Abstract
Aims: This population-based historical cohort study examined whether poor glycemic-control (i.e., high glucose and HbA1c blood levels) in patients with diabetes is associated with cancer-risk. Methods: From a large healthcare database, patients aged 21–89 years, diagnosed with diabetes before January 2002 (prevalent) or during 2002–2010 (incident), were followed for cancer during 2004–2012 (excluding cancers diagnosed within the first 2 years since diabetes diagnosis). Risks of selected cancers (all-sites, colon, breast, lung, prostate, pancreas and liver) were estimated according to glycemic-control in a Cox regression model with time-dependent covariates, adjusted for age, sex, ethnic origin, socioeconomic status, smoking and parity. Missing glucose or HbA1c values were imputed. Results: Among 440,000 patients included in our analysis, cancer was detected more than 2 years after diabetes diagnosis in 26,887 patients (6%) during the follow-up period. Associations of poor glycemic-control with all-sites cancer and most specific cancers were either null or only weak (hazard ratios (HRs) for a 1% HbA1c or a 30 mg/dl glucose increase between 0.94 and 1.09).
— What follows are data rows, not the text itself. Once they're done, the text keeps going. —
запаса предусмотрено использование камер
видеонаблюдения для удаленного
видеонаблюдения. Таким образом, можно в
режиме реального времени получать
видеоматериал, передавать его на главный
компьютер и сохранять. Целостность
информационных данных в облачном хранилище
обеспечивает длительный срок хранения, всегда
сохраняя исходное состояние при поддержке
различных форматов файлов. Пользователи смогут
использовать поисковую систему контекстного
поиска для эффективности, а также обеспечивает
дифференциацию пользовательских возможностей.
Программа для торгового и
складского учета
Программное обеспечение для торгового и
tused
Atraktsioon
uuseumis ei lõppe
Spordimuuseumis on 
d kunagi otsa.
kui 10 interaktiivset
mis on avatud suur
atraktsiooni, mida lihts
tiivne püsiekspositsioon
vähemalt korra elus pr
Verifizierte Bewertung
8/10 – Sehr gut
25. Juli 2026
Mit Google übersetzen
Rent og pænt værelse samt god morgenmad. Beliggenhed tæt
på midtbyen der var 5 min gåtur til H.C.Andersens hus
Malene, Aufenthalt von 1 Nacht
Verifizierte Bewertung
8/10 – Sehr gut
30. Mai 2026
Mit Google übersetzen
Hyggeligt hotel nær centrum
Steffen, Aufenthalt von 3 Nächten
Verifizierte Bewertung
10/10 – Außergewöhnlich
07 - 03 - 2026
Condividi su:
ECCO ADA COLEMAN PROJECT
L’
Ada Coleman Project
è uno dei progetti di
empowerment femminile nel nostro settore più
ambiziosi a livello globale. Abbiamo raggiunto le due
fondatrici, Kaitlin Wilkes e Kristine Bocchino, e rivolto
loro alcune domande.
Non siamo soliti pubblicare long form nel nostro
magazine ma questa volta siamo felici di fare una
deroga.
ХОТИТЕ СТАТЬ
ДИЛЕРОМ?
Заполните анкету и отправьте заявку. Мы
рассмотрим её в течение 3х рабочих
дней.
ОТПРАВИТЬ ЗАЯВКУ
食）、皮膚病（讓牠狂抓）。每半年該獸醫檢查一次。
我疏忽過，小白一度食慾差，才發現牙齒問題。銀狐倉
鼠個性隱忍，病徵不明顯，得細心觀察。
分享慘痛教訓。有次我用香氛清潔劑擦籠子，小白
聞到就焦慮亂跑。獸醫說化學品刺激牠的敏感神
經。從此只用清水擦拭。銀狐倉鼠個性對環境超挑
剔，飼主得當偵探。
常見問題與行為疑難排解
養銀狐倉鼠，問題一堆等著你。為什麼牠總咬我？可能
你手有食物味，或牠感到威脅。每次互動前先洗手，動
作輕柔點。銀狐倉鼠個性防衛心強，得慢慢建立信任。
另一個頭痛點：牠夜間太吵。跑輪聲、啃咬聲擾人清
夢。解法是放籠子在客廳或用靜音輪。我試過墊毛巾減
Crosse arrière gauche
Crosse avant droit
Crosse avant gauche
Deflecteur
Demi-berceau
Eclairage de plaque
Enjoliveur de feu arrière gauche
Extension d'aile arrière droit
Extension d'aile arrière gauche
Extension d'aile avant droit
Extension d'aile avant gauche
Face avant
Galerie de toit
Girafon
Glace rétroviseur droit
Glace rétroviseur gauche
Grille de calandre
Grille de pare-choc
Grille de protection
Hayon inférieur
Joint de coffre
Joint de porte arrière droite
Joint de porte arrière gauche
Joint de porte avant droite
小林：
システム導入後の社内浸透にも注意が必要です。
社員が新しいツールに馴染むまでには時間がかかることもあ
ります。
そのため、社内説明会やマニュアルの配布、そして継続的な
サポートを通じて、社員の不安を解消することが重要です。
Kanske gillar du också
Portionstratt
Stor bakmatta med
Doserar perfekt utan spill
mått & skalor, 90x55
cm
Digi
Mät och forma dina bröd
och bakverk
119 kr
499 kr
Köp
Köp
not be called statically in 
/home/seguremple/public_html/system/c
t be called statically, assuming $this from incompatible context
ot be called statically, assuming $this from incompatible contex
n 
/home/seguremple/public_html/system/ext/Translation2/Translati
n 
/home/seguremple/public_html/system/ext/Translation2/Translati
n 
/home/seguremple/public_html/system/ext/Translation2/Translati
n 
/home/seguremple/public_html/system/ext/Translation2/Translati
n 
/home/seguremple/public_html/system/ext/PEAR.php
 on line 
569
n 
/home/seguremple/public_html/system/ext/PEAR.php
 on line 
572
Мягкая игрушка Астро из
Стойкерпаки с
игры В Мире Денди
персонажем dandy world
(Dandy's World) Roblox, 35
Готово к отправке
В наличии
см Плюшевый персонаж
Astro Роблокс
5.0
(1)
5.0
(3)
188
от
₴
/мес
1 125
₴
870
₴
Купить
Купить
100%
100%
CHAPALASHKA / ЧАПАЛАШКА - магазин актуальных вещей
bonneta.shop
Exceptions were pancreatic cancer, for which there was a strong positive association (HRs: 1.26–1.51), and prostate cancer, for which there was a moderate negative association (HRs: 0.85–0.96). Conclusion: Overall, poor glycemic-control appears to be only weakly associated with cancer-risk, if at all. A substantial part of the positive association with pancreatic cancer is attributable to reverse causation, with the cancer causing poorer glycemic-control prior to its diagnosis. The negative association with prostate cancer may be related to lower PSA levels in those with poor control.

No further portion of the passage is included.